━━━ AVAILABLE DATA ━━━

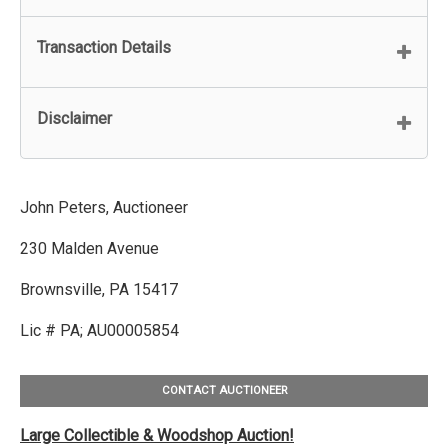
Transaction Details
Disclaimer
John Peters, Auctioneer
230 Malden Avenue
Brownsville, PA 15417
Lic # PA; AU00005854
CONTACT AUCTIONEER
Large Collectible & Woodshop Auction!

━━━

* **TASK REQUIREMENTS**
Word for word, restate the records above and drop the pictures.

* **RESULT OF THIS TASK**
Transaction Details
Disclaimer
John Peters, Auctioneer
230 Malden Avenue
Brownsville, PA 15417
Lic # PA; AU00005854
CONTACT AUCTIONEER
Large Collectible & Woodshop Auction!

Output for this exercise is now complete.